角兎
農地も用意したということで、そこに植える植物を探そうと樹海へと入った紬。
今回樹海の探索に行くのは一号と四号だ。
若草色の四号が偵察役として先行し、その後を一号がついていくというかたちである。
四号に今振り分けられている能力は浮遊の魔法と熱を見る魔法の二つだ。
熱を見る魔法で周囲を索敵しつつ、四号は浮遊の魔法によって音もなく樹海の中を進む。
その後ろを少し距離をとったままでついていく一号は眠りを誘う煙の魔法と察知の魔法、水を生成する魔法の三つの能力を割り振っていて、もし戦闘になった時のための構成となっている。
そんな二体の羊たちが樹海のなかを進んでいると、四号の視界に小さな熱源が写り込んだ。
地面の下、木の根元に巣穴を掘り潜んでいる存在がいることに気がついた紬。
この熱を見る魔法もなかなか使い勝手がいいなと思いつつ、紬はその熱源の形を確認しているとそのシルエットに見覚えがあることに気がついた。
そのシルエットは兎だった。それもただの兎ではない。額には長く伸びた一本の角。
そう、四号の瞳が捉えたその熱源は角兎だった。
これはチャンスだと紬は思った。
以前に角兎から得た種のようなものからは察知の魔法を得ることができた。
そしてバロメッツの羊たちに能力を割り振ることができると知った時、また同じように角兎から種のようなものを得ることができたならば、別々の羊に察知の魔法を割り振ることができるのではと考えたのだった。
その時は角兎を再び見つけるのは難しいだろうと思っていたのだが、その角兎を見つけることができている。
この機会を逃せば次のチャンスがいつ訪れるかなど全くわからない。
絶対にこの角兎は逃さないと決意した紬。
当の角兎はまだ羊たちの存在に気がついていないようだ。
やはりこの角兎は察知の魔法は使っていない。それとも角兎だからといって同じ魔法を持っているわけではないのか……それもこの角兎から種のようなものを得て取り込んでしまえば答えは出るだろう。

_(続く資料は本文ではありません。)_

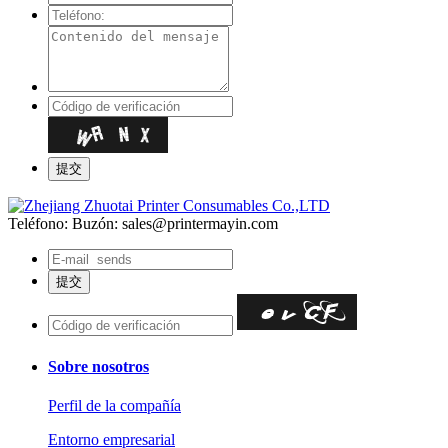
Teléfono:
Buzón: sales@printermayin.com
Sobre nosotros
Perfil de la compañía
Entorno empresarial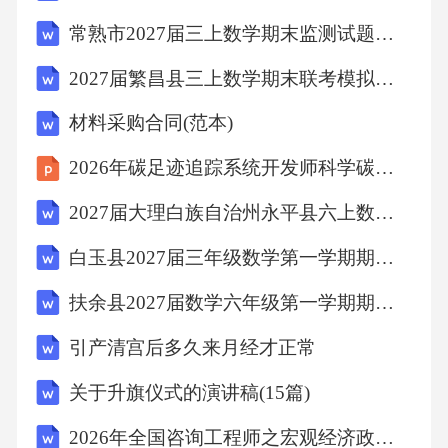
简图用图形符号设计规则
常熟市2027届三上数学期末监测试题含解析
2027届繁昌县三上数学期末联考模拟试题含解析
7………………5
材料采购合同(范本)
一般规则
2026年碳足迹追踪系统开发师科学碳目标倡议参与与实施
7.1……………5
2027届大理白族自治州永平县六上数学期末检测模拟试题含解析
白玉县2027届三年级数学第一学期期末调研试题含解析
线宽
扶余县2027届数学六年级第一学期期末达标检测模拟试题含解析
7.2…………………5
引产清宫后多久来月经才正常
关于升旗仪式的演讲稿(15篇)
直线和弧线
2026年全国咨询工程师之宏观经济政策与发展规划考试高频题(附答案)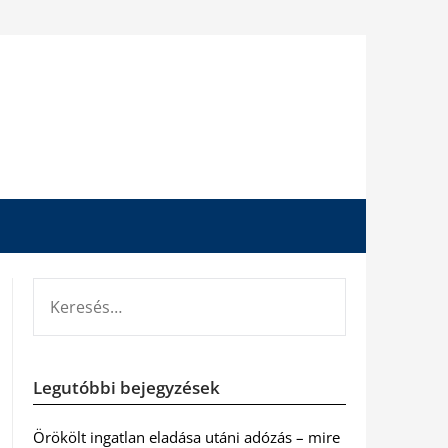
KERESÉS:
Legutóbbi bejegyzések
Örökölt ingatlan eladása utáni adózás – mire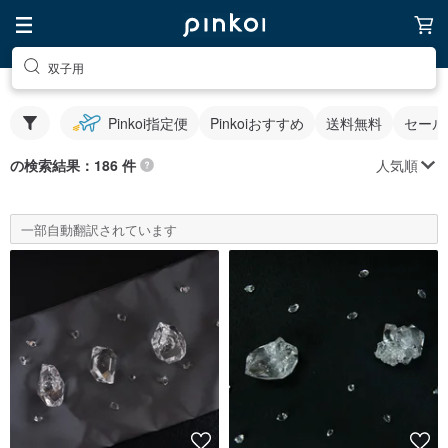
双子用
Pinkoi指定便
Pinkoiおすすめ
送料無料
セール
人気順
の検索結果：186 件
一部自動翻訳されています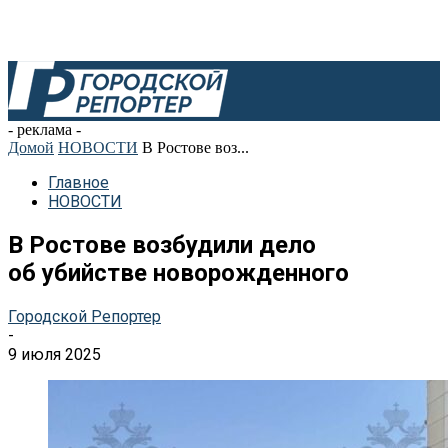
- реклама -
Домой
НОВОСТИ
В Ростове воз...
Главное
НОВОСТИ
В Ростове возбудили дело
об убийстве новорожденного
Городской Репортер
-
9 июля 2025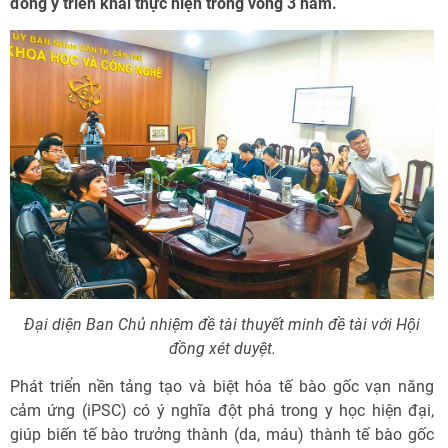
đồng ý triển khai thực hiện trong vòng 3 năm.
Đại diện Ban Chủ nhiệm đề tài thuyết minh đề tài với Hội
đồng xét duyệt.
Phát triển nền tảng tạo và biệt hóa tế bào gốc vạn năng
cảm ứng (iPSC) có ý nghĩa đột phá trong y học hiện đại,
giúp biến tế bào trưởng thành (da, máu) thành tế bào gốc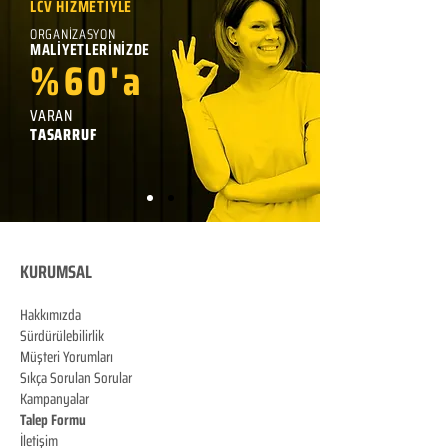
LCV HİZMETİYLE
ORGANİZASYON
MALİYETLERİNİZDE
%60'a
VARAN
TASARRUF
KURUMSAL
Hakkımızda
Sürdürülebilirlik
Müşteri Yorumları
Sıkça Sorulan Sorular
Kampanyalar
Talep Formu
İletişim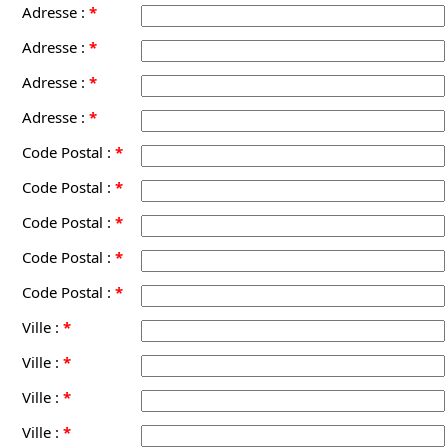
Adresse :
*
Adresse :
*
Adresse :
*
Adresse :
*
Code Postal :
*
Code Postal :
*
Code Postal :
*
Code Postal :
*
Code Postal :
*
Ville :
*
Ville :
*
Ville :
*
Ville :
*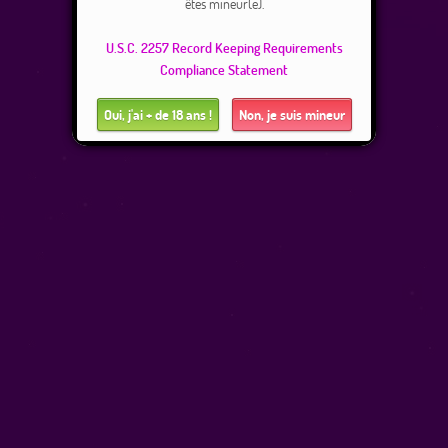
êtes mineur(e).
U.S.C. 2257 Record Keeping Requirements
Compliance Statement
Oui, j'ai + de 18 ans !
Non, je suis mineur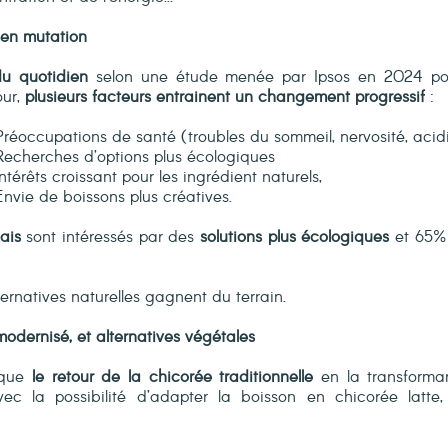
en mutation
du quotidien
selon une étude menée par Ipsos en 2024 po
our,
plusieurs facteurs entrainent un changement progressif
:
Préoccupations de santé (troubles du sommeil, nervosité, acidi
Recherches d’options plus écologiques
Intérêts croissant pour les ingrédient naturels,
Envie de boissons plus créatives.
ais
sont intéressés par des
solutions plus écologiques
et 65% 
ernatives naturelles gagnent du terrain.
 modernisé
,
et alternatives végétales
rque
le retour de la chicorée traditionnelle
en la transforma
vec la possibilité d’adapter la boisson en chicorée latt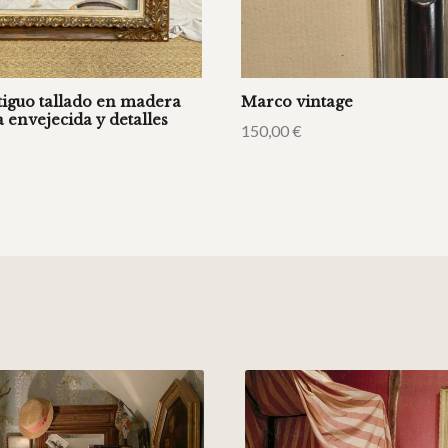
iguo tallado en madera
Marco vintage
 envejecida y detalles
150,00
€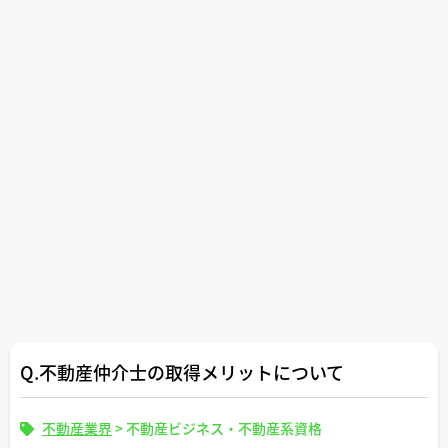
Q.不動産仲介士の取得メリットについて
不動産業界
>
不動産ビジネス・不動産系資格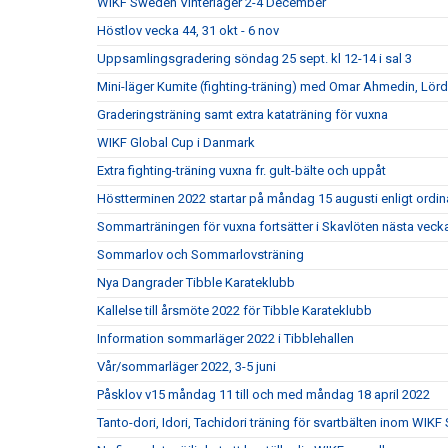
WIKF Sweden Vinterläger 2-4 December
Höstlov vecka 44, 31 okt - 6 nov
Uppsamlingsgradering söndag 25 sept. kl 12-14 i sal 3
Mini-läger Kumite (fighting-träning) med Omar Ahmedin, Lör
Graderingsträning samt extra kataträning för vuxna
WIKF Global Cup i Danmark
Extra fighting-träning vuxna fr. gult-bälte och uppåt
Höstterminen 2022 startar på måndag 15 augusti enligt ordi
Sommarträningen för vuxna fortsätter i Skavlöten nästa veck
Sommarlov och Sommarlovsträning
Nya Dangrader Tibble Karateklubb
Kallelse till årsmöte 2022 för Tibble Karateklubb
Information sommarläger 2022 i Tibblehallen
Vår/sommarläger 2022, 3-5 juni
Påsklov v15 måndag 11 till och med måndag 18 april 2022
Tanto-dori, Idori, Tachidori träning för svartbälten inom WIK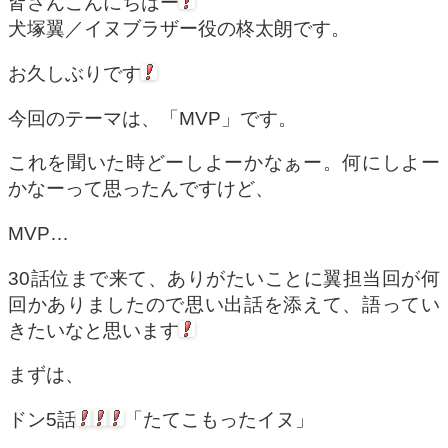
皆さんこんにちはー
犬塚翼／イヌブラザー役の柊太朗です。
お久しぶりです
今回のテーマは、「MVP」です。
これを聞いた時どーしよーかなぁー。何にしよー
かなーって思ったんですけど、
MVP…
30話位まで来て、ありがたいことに翼担当回が何
回かありましたので思い出話を添えて、語ってい
きたいなと思います
まずは、
ドン5話
「たてこもったイヌ」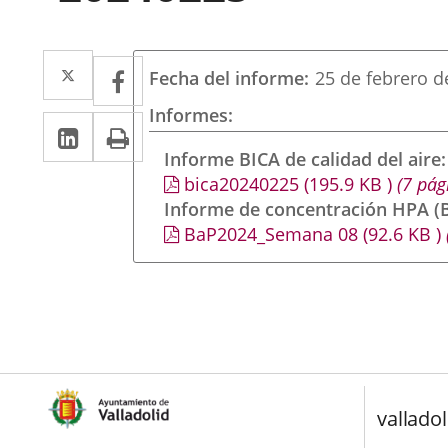
Twitter
Enlace
Facebook
Enlace
Fecha del informe
25 de febrero d
a
a
Informes
LinkedIn
Enlace
Imprimir
una
una
a
Informe BICA de calidad del aire
aplicación
aplicación
bica20240225
(195.9
KB
)
(7 pág
una
externa.
externa.
Informe de concentración HPA (B
aplicación
BaP2024_Semana 08
(92.6
KB
)
externa.
valladol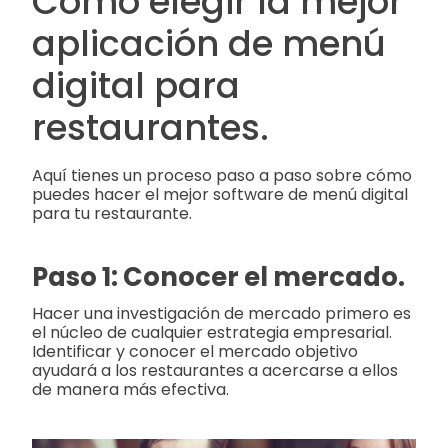
Cómo elegir la mejor
aplicación de menú
digital para
restaurantes.
Aquí tienes un proceso paso a paso sobre cómo
puedes hacer el mejor software de menú digital
para tu restaurante.
Paso 1: Conocer el mercado.
Hacer una investigación de mercado primero es
el núcleo de cualquier estrategia empresarial.
Identificar y conocer el mercado objetivo
ayudará a los restaurantes a acercarse a ellos
de manera más efectiva.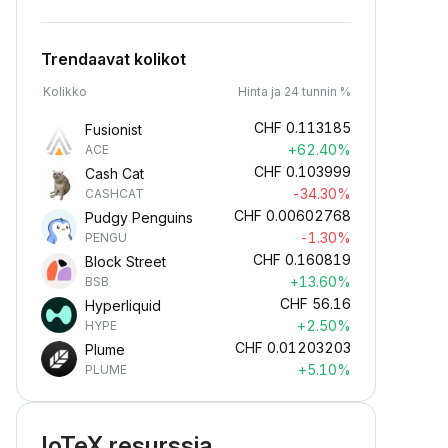
Trendaavat kolikot
Kolikko
Hinta ja 24 tunnin %
CHF
0.113185
Fusionist
+62.40%
ACE
CHF
0.103999
Cash Cat
-34.30%
CASHCAT
CHF
0.00602768
Pudgy Penguins
-1.30%
PENGU
CHF
0.160819
Block Street
+13.60%
BSB
CHF
56.16
Hyperliquid
+2.50%
HYPE
CHF
0.01203203
Plume
+5.10%
PLUME
IoTeX resurssia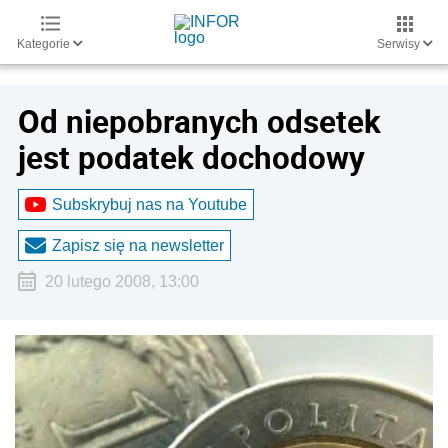
Kategorie
Serwisy
Od niepobranych odsetek
jest podatek dochodowy
Subskrybuj nas na Youtube
Zapisz się na newsletter
20 lutego 2008, 13:00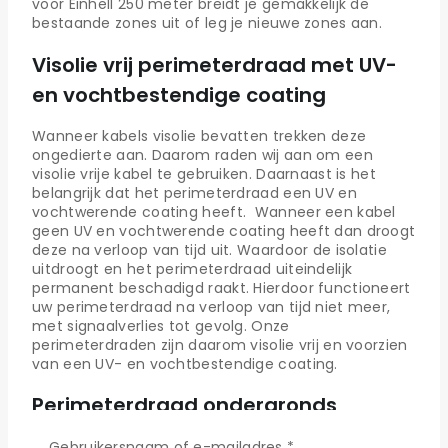
voor Einhell 250 meter breidt je gemakkelijk de
bestaande zones uit of leg je nieuwe zones aan.
Visolie vrij perimeterdraad met UV-
en vochtbestendige coating
Wanneer kabels visolie bevatten trekken deze
ongedierte aan. Daarom raden wij aan om een
visolie vrije kabel te gebruiken. Daarnaast is het
belangrijk dat het perimeterdraad een UV en
vochtwerende coating heeft. Wanneer een kabel
geen UV en vochtwerende coating heeft dan droogt
deze na verloop van tijd uit. Waardoor de isolatie
uitdroogt en het perimeterdraad uiteindelijk
permanent beschadigd raakt. Hierdoor functioneert
uw perimeterdraad na verloop van tijd niet meer,
met signaalverlies tot gevolg. Onze
perimeterdraden zijn daarom visolie vrij en voorzien
van een UV- en vochtbestendige coating.
Perimeterdraad ondergronds
aanleggen
Gebruikersnaam of e-mailadres
*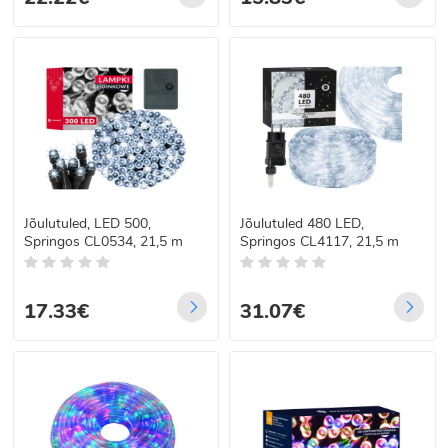
Jõulutuled, LED 500,
Jõulutuled 480 LED,
Springos CL0534, 21,5 m
Springos CL4117, 21,5 m
17.33€
31.07€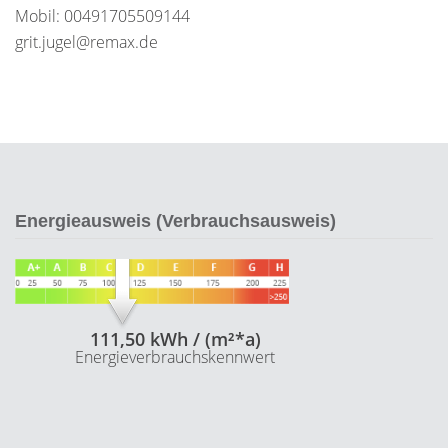
Mobil: 00491705509144
grit.jugel@remax.de
Energieausweis (Verbrauchsausweis)
111,50 kWh / (m²*a)
Energieverbrauchskennwert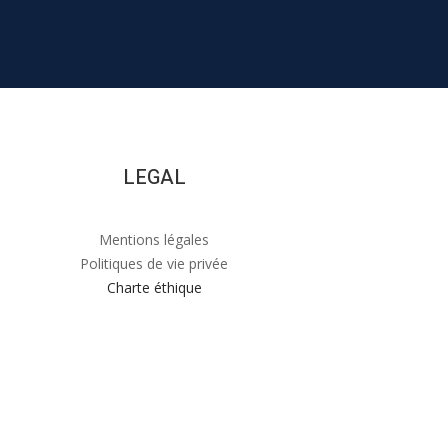
LEGAL
Mentions légales
Politiques de vie privée
Charte éthique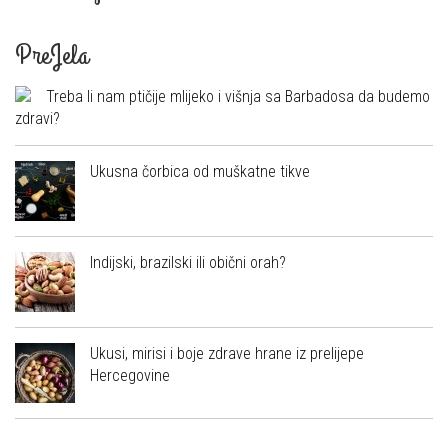
PreJela
Treba li nam ptičije mlijeko i višnja sa Barbadosa da budemo
zdravi?
Ukusna čorbica od muškatne tikve
Indijski, brazilski ili obični orah?
Ukusi, mirisi i boje zdrave hrane iz prelijepe
Hercegovine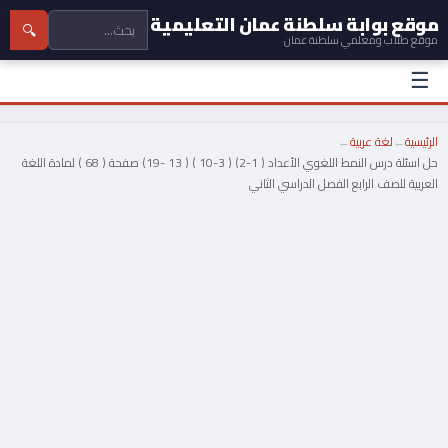
موقع بوابة سلطنة عمان التعليمية
🔍
موقع طلاب ومعلمي سلطنة عمان
☰
الرئيسية
←
لغة عربية
←
حل اسئلة درس النمط اللغوي الأعداد ( 1-2) ( 3-10 ) ( 13 -19) صفحة ( 68 ) لمادة اللغة
العربية للصف الرابع الفصل الدراسي الثاني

一号が魔法を使い眠りを誘う煙を出す。その煙を動かす魔法で巣穴の中へと流しこむ。
熱を見る魔法を使っている四号の目は角兎の動きが止まったことをしっかりと確認することができた。これでもう逃がすことはないはずだ。
さらに魔法で巣穴に水を流し込み角兎を溺死させ、動かす魔法で穴の外へと死骸を運び出したのだった……。